4. Metode Interpretasi secara
Teleologis atau Sosiologis yaitu cara penafsiran suatu ketentuan undang-undang
untuk mengetahui makna atau yang didasarkan pada tujuan kemasyarakatan. Metode
interpretasi undang-undang diterapkan pada suatu undang-undang yang masih berlaku
tetapi kurang berfungsi karena tidak sesuai lagi dengan keadaan jaman. Terhadap
undang-undang yang ada diupayakan (melalui penafsiran) untuk dapat digunakan
terhadap peristiwa, hubungan, kebutuhan dan lingkungan masa kini dengan tidak
memperhatikan apakah itu pada saat diundangkannya sudah dikenal atau tidak.
Dengan lebih sederhana pengertian metode interpretasi teleologis atau
sosiologis dapat dikemukakan yaitu merupakan upaya menyesuaikan peraturan
perundang-undangan dengan hubungan dan situasi sosial yang baru. Keadaan
undang-undang yang sebenamya sudah tidak sesuai lagi dengan zaman dijadikan
alat untuk menyelesaikan sengketa yang terjadi pada saat sekarang.
5. Interpretasi Antisipatif
atau Futuristis yaitu cara penafsiran
yang menjelaskan ketentuan undang-undang dengan berpedoman pada
undang-undang yang belum mempunyai kekuatan berlaku, yaitu dalam rancangan
undang-undang.
6. Interpretasi
Evolutif-Dinamikal yaitu apabila hakim dalam putusannya memerikan makna sangat
menentukan (yang melakukan terobosan) pada perkembangan hukum yang terjadi setelah (kemunculan atau keberlakuan)
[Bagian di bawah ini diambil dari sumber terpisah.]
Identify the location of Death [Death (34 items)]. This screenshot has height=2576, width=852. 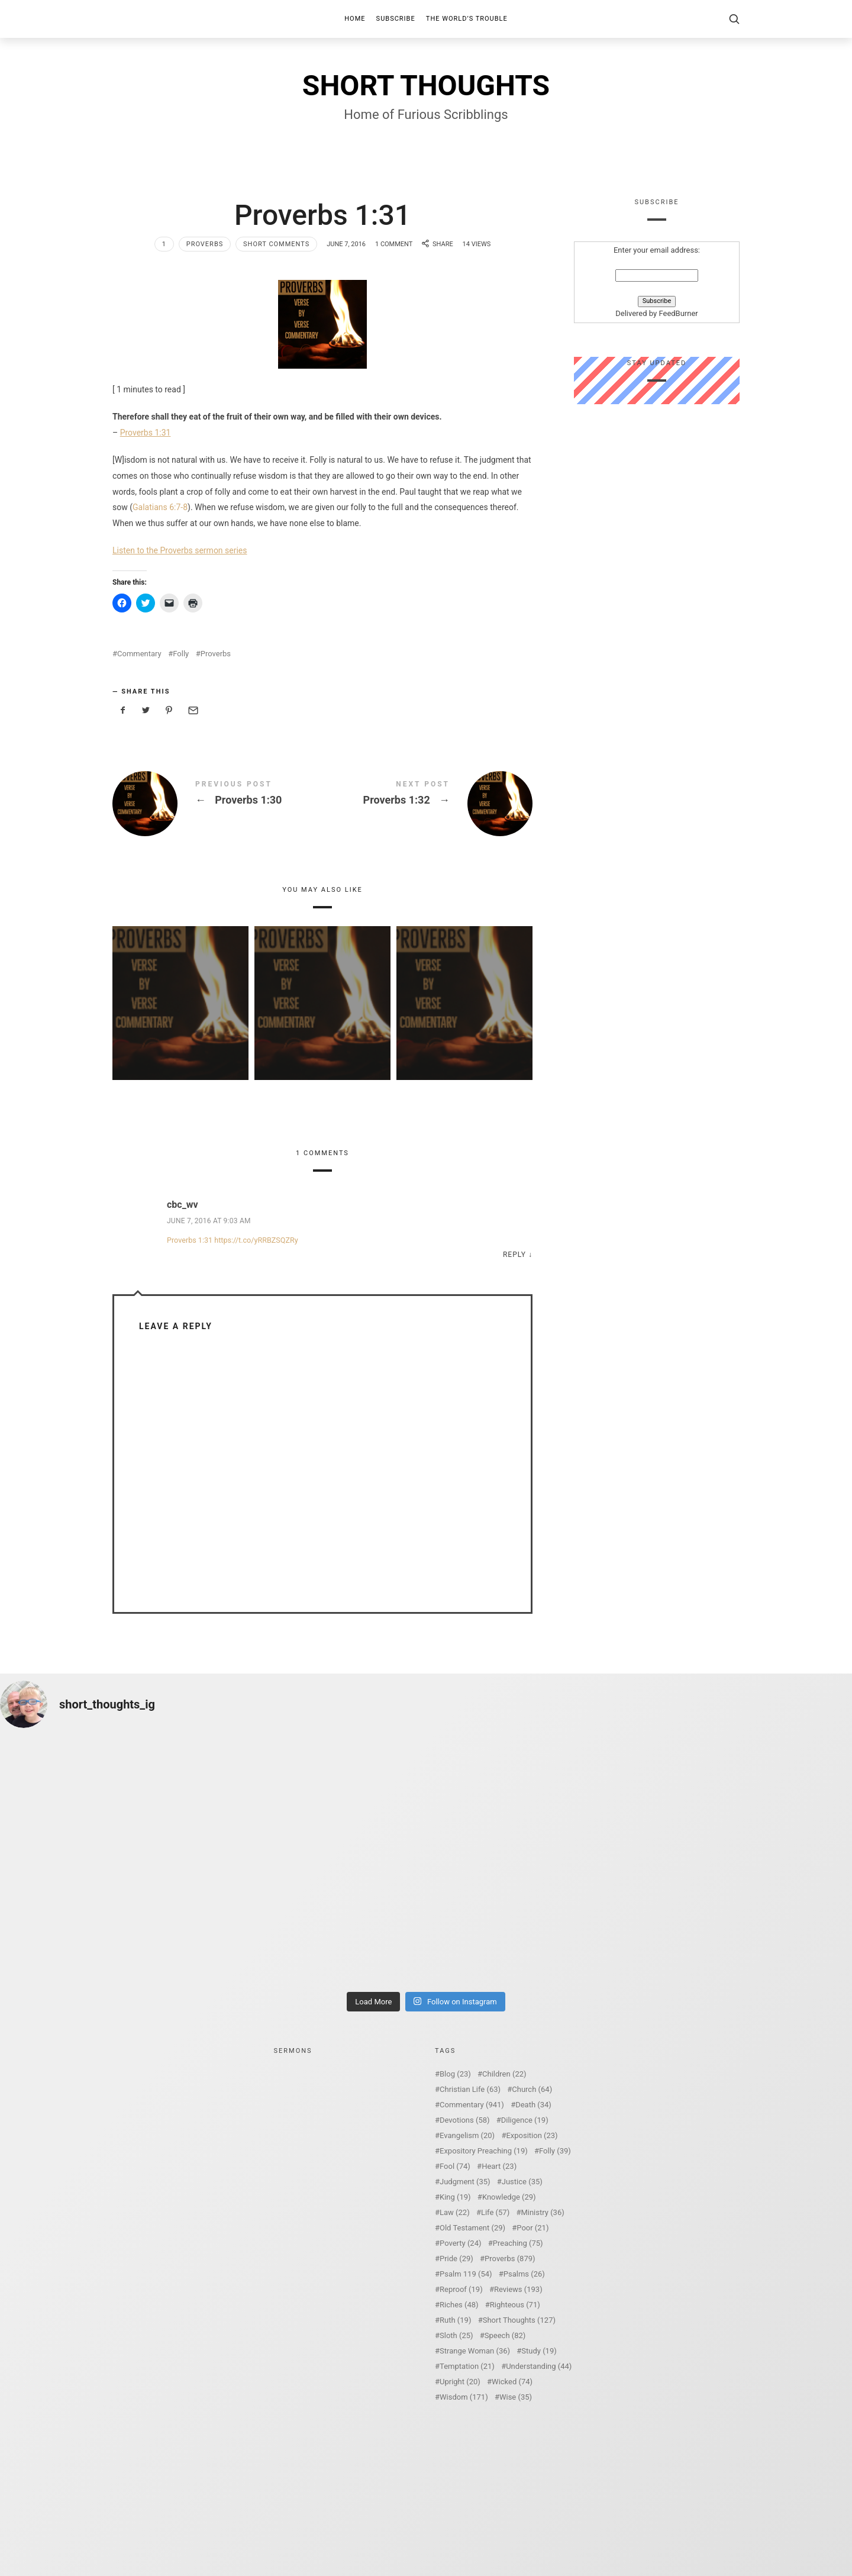
(533, 2104).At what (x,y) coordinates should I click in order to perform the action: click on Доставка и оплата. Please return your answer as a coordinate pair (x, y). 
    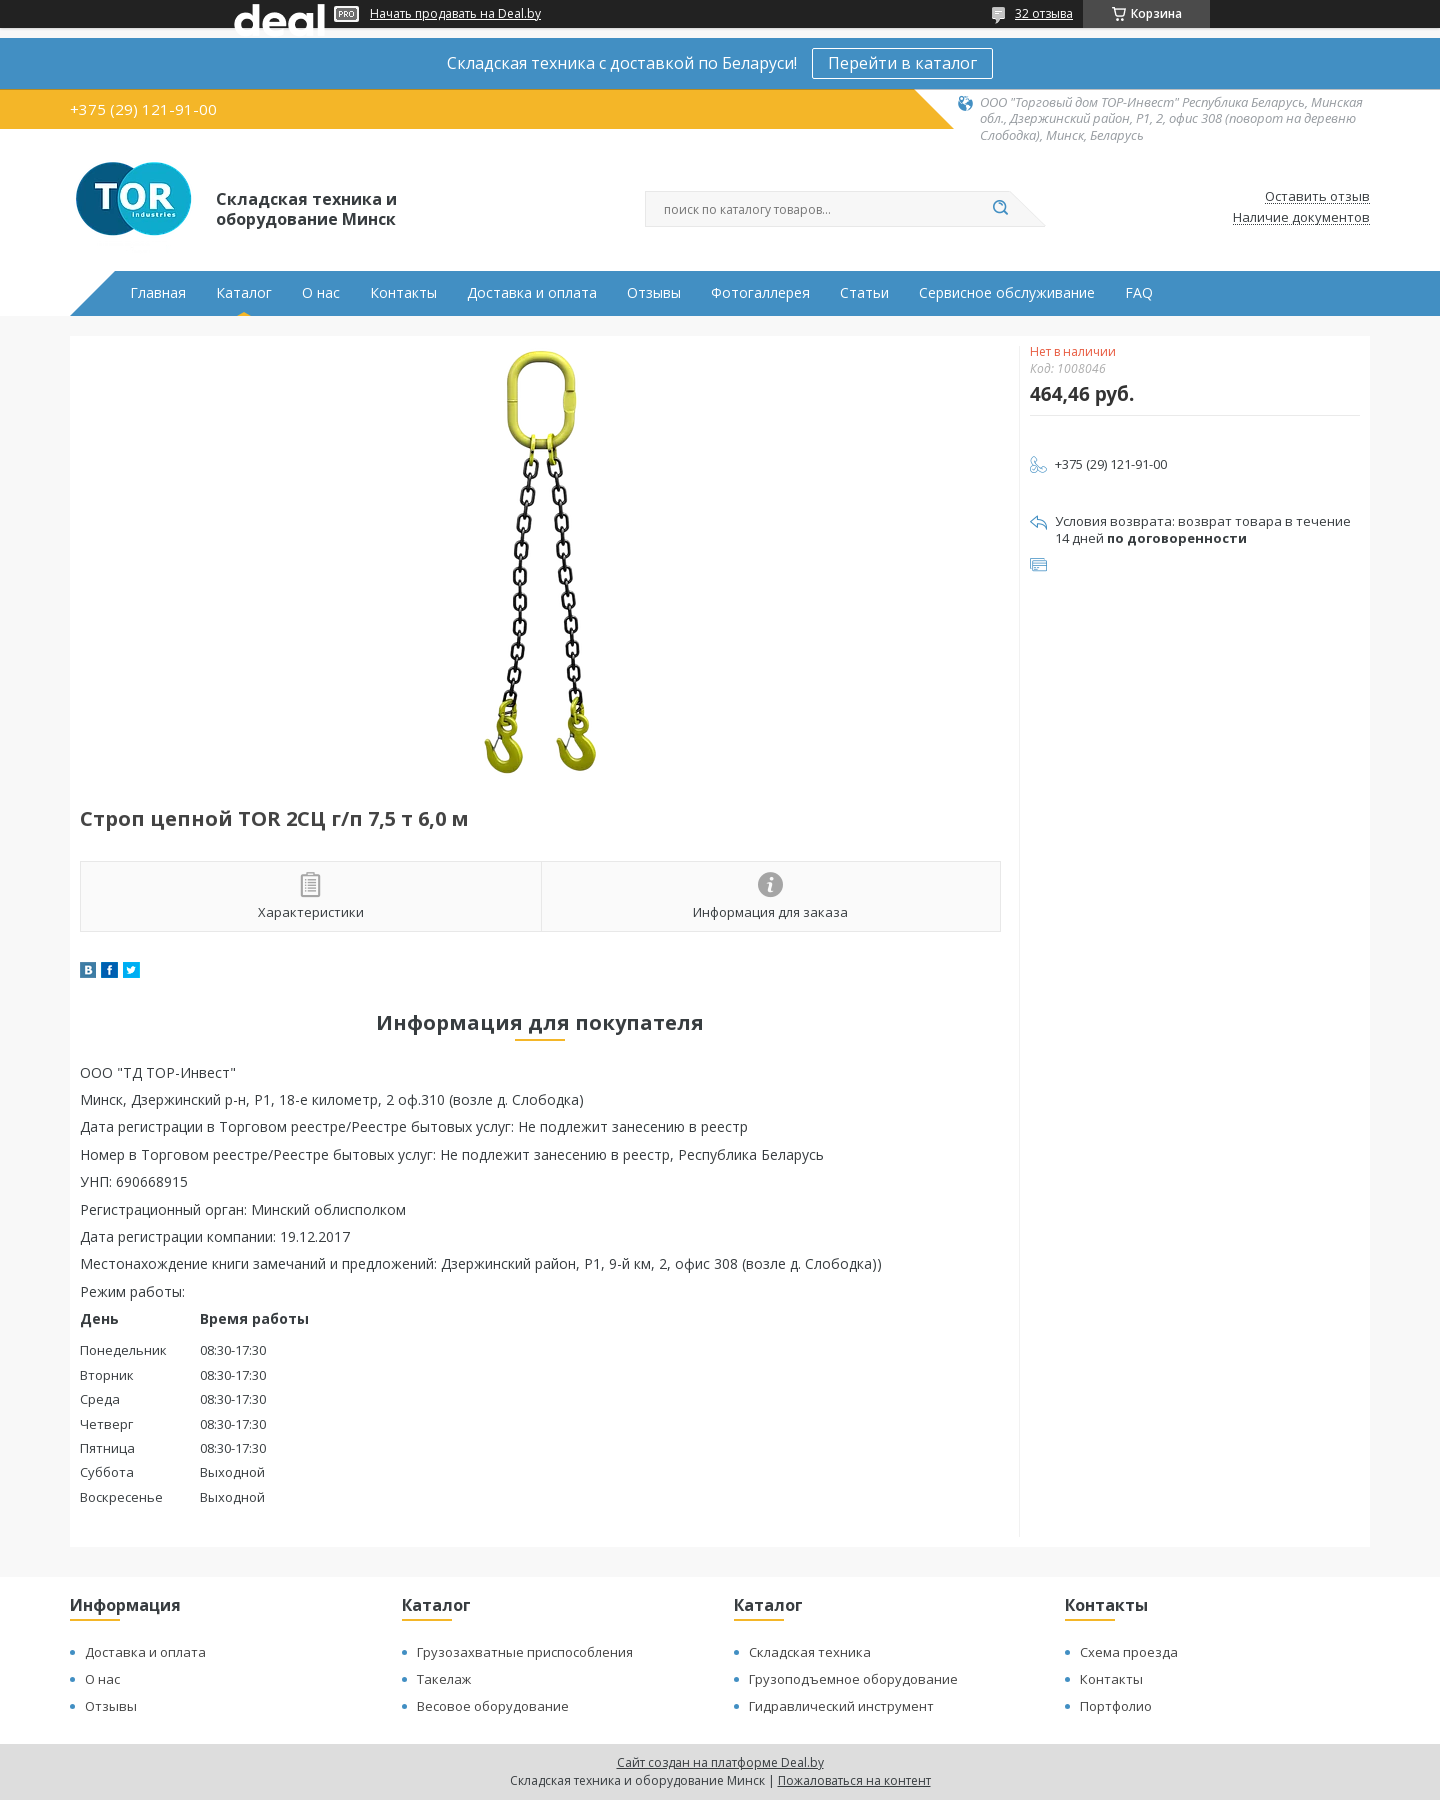
    Looking at the image, I should click on (532, 293).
aturan-aturan hukum tertentu.
7. Interpretasi Restriktif
dan Ekstensif. Ditinjau dari hasil penemuannya, suatu penafsiran undang-undang
dapat dibedakan ke dalam interpretasi restriktif dan ekstensif. Interpretasi
restriktif adalah sebuah perkataan diberi makna sesuai atau lebih sempit dari
arti yang diberikan pada perkataan itu dalam kamus atau makna yang dilazimkan
dalam pada perkataan itu dalam kamus atau makna yang dilazimkan dalam
percakapan sehari-hari, sedangkan interpretasi ekstensif adalah sebuah
perkataan diberi makna lebih luas ketimbang arti yang diberikan pada perkataan
itu menurut kamus atau makna yang dilazimkan dalam percakapan sehari-hari.
8. Metode Konstruksi Analogi
yaitu merupakan metode penemuan hukum dengan cara memasukan suatu perkara ke
dalam lingkup pengaturan suatu peraturan perundang-undangan yang sebenarnya
tidak dimaksudkan untuk menyelesaikan perkara yang bersangkutan.
9. Metode Konstruksi argumentum
a contrario yaitu merupakan metode konstruksi
yang memberikan perlawanan pengertian antara peristiwa konkrit yang
dihadapi dengan peristiwa yang diatur dalam Undang-undang. Berdasarkan
perlawanan ini ditarik suatu kesimpulan bahwa perkara yang dihadapi tidak
termasuk kedalam wilayah pasal tersebut.
10. Metode Konstruksi Penghalusan hukum yaitu merupakan metode yang
mengeluarkan masalah yang dihadapinya sebagai perkara dari lingkup
perundang-undangan yang bersangkutan.